■ **THE RECORDS**

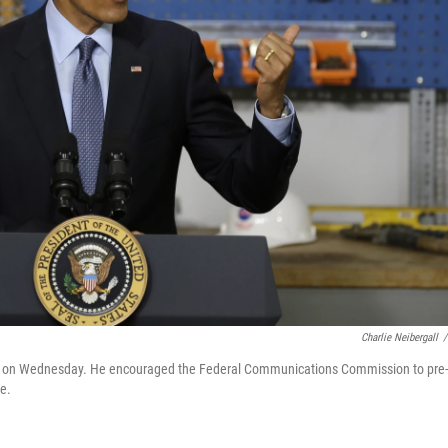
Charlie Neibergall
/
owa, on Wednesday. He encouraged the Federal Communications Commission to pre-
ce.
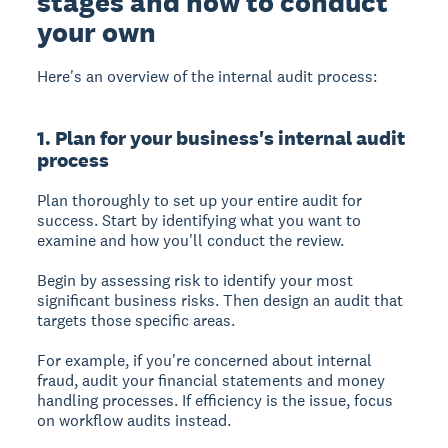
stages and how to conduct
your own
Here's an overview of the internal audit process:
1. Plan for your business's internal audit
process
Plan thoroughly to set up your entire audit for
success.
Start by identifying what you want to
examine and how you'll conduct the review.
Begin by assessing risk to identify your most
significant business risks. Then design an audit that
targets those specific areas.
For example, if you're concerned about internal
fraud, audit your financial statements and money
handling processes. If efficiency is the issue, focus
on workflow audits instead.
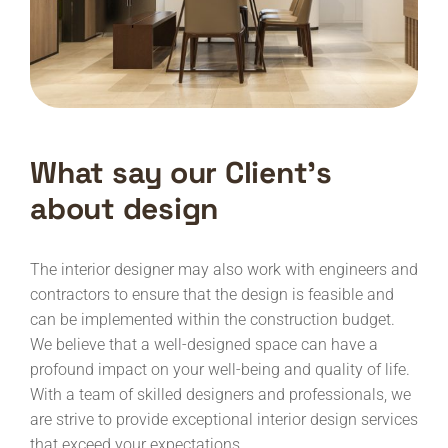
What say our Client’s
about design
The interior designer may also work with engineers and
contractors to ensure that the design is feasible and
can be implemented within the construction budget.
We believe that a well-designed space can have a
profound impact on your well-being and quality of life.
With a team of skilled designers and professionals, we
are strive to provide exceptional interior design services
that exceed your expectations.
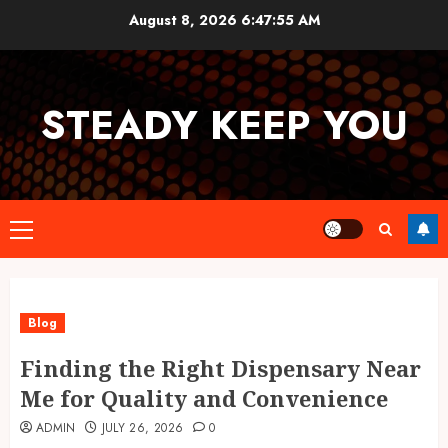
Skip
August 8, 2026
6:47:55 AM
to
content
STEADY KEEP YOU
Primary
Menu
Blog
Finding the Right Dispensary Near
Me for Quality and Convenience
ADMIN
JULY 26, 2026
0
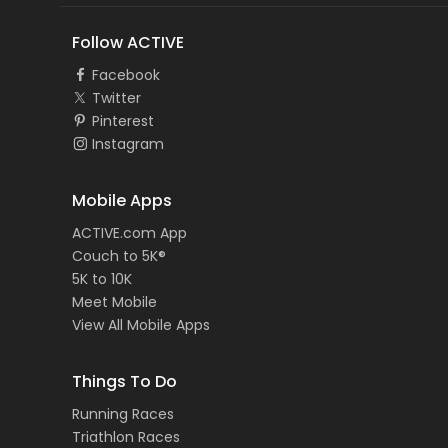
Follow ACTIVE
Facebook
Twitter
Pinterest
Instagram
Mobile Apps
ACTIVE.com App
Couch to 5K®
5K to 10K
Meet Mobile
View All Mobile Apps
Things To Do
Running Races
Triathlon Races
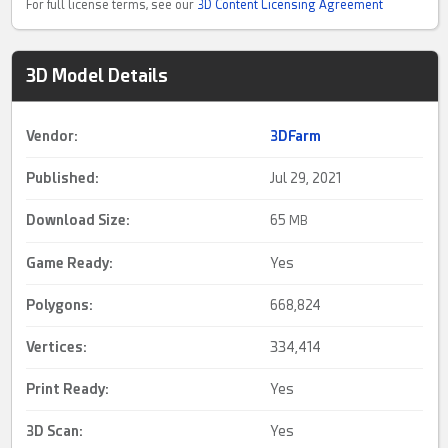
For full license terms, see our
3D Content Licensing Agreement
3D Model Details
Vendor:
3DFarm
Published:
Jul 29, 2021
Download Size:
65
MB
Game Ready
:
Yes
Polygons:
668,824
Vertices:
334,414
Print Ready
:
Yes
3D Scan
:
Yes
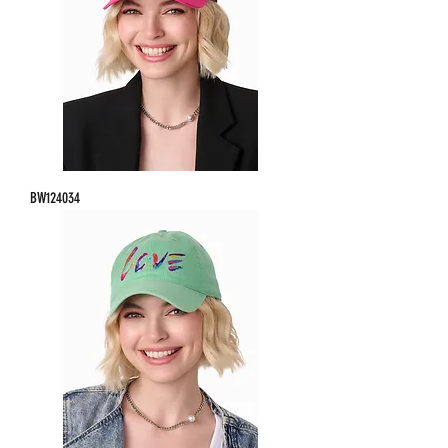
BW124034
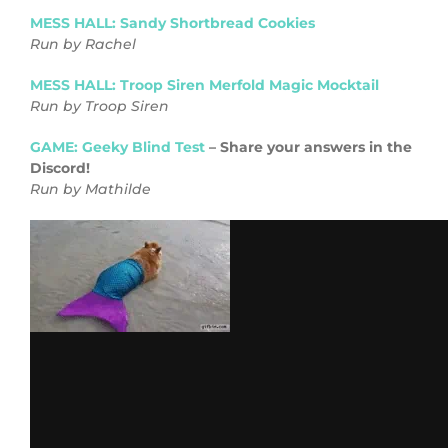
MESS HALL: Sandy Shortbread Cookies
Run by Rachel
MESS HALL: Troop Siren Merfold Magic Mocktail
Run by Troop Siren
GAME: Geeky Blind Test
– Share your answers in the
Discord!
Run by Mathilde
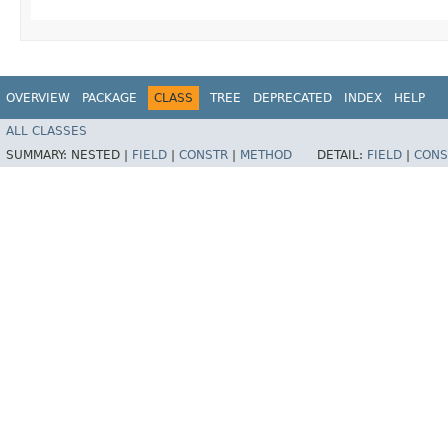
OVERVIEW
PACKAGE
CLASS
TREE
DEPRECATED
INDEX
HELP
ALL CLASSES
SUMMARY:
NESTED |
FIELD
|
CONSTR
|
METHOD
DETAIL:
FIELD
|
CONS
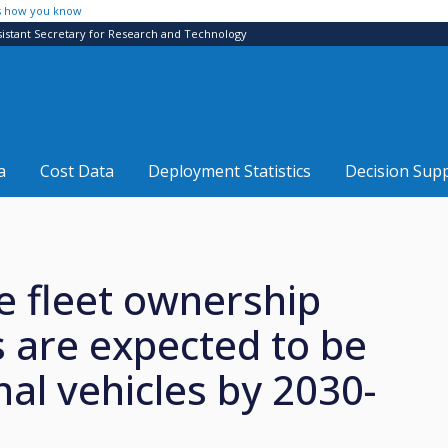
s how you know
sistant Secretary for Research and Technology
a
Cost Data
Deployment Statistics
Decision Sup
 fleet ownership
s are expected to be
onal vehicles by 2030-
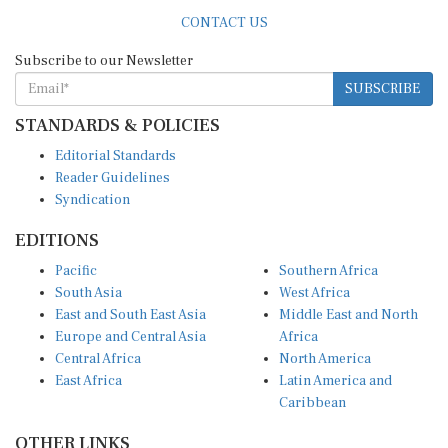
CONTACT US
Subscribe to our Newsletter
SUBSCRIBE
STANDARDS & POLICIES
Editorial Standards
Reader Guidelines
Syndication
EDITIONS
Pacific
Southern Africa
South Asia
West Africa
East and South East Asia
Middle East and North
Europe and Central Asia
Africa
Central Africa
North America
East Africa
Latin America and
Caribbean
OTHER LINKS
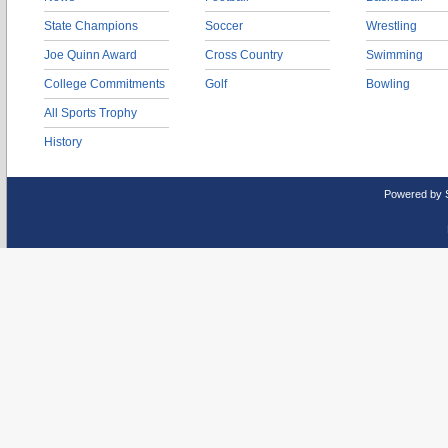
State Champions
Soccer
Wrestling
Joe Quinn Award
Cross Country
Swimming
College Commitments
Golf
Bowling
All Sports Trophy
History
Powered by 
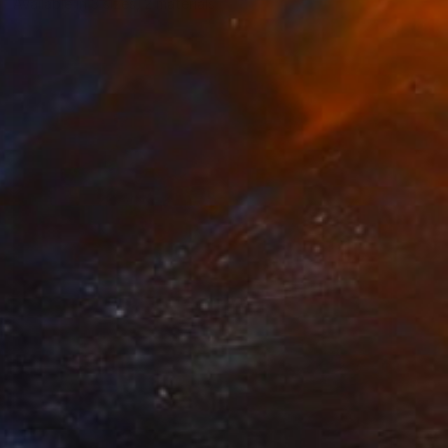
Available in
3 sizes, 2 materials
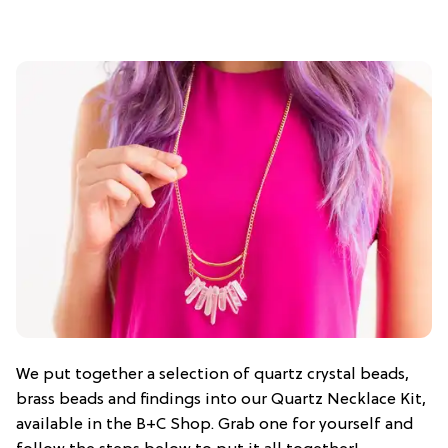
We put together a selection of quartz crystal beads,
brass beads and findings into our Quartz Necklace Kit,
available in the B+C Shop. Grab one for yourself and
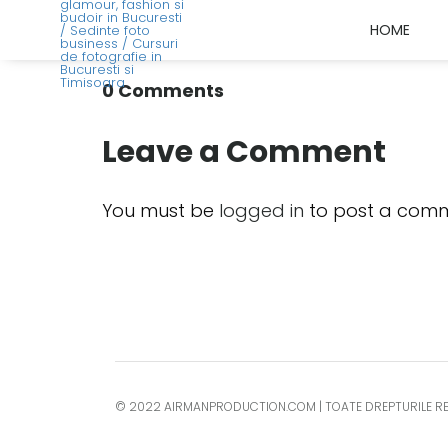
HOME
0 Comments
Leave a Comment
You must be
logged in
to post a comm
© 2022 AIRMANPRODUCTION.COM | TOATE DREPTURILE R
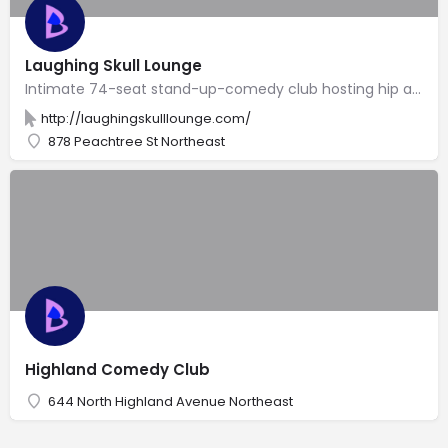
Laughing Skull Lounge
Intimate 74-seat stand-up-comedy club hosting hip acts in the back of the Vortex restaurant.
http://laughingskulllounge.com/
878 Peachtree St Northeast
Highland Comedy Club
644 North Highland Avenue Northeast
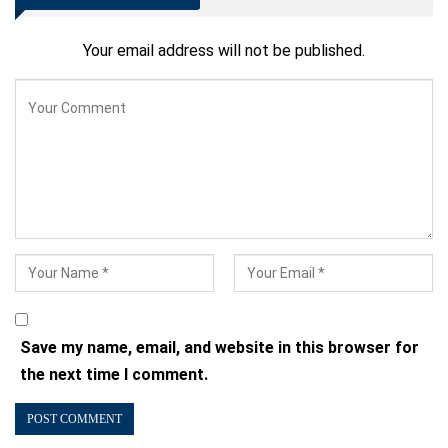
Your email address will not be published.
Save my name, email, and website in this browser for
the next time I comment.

■ **EXERCISE DESCRIPTION**
In the listing above, find the line containing "answers in the" and the line containing "North America", then print exactly those two lines and every line between them, minus the pictures.

■ **ANSWER AREA**
– Share your answers in the
Discord!
Run by Mathilde
OVERVIEW
PACKAGE
CLASS
TREE
DEPRECATED
INDEX
HELP
ALL CLASSES
SUMMARY:
NESTED |
FIELD
|
CONSTR
|
METHOD
DETAIL:
FIELD
|
CONS
s how you know
sistant Secretary for Research and Technology
a
Cost Data
Deployment Statistics
Decision Sup
 fleet ownership
s are expected to be
onal vehicles by 2030-
CONTACT US
Subscribe to our Newsletter
SUBSCRIBE
STANDARDS & POLICIES
Editorial Standards
Reader Guidelines
Syndication
EDITIONS
Pacific
Southern Africa
South Asia
West Africa
East and South East Asia
Middle East and North
Europe and Central Asia
Africa
Central Africa
North America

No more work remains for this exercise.